Problem to solve
Please set down the data again exactly, minus the pictures.

The data
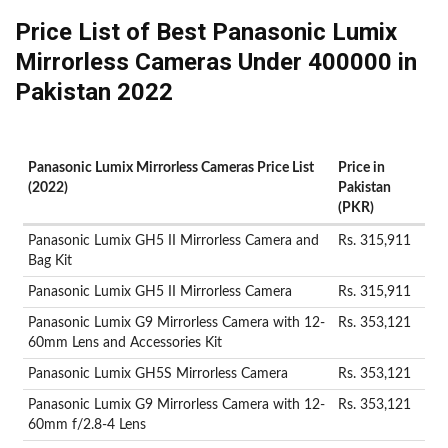
Price List of Best Panasonic Lumix
Mirrorless Cameras Under 400000 in
Pakistan 2022
Panasonic Lumix Mirrorless Cameras Price List
Price in
(2022)
Pakistan
(PKR)
Panasonic Lumix GH5 II Mirrorless Camera and
Rs. 315,911
Bag Kit
Panasonic Lumix GH5 II Mirrorless Camera
Rs. 315,911
Panasonic Lumix G9 Mirrorless Camera with 12-
Rs. 353,121
60mm Lens and Accessories Kit
Panasonic Lumix GH5S Mirrorless Camera
Rs. 353,121
Panasonic Lumix G9 Mirrorless Camera with 12-
Rs. 353,121
60mm f/2.8-4 Lens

Response
Price List of Best Panasonic Lumix
Mirrorless Cameras Under 400000 in
Pakistan 2022
Panasonic Lumix Mirrorless Cameras Price List
Price in
(2022)
Pakistan
(PKR)
Panasonic Lumix GH5 II Mirrorless Camera and
Rs. 315,911
Bag Kit
Panasonic Lumix GH5 II Mirrorless Camera
Rs. 315,911
Panasonic Lumix G9 Mirrorless Camera with 12-
Rs. 353,121
60mm Lens and Accessories Kit
Panasonic Lumix GH5S Mirrorless Camera
Rs. 353,121
Panasonic Lumix G9 Mirrorless Camera with 12-
Rs. 353,121
60mm f/2.8-4 Lens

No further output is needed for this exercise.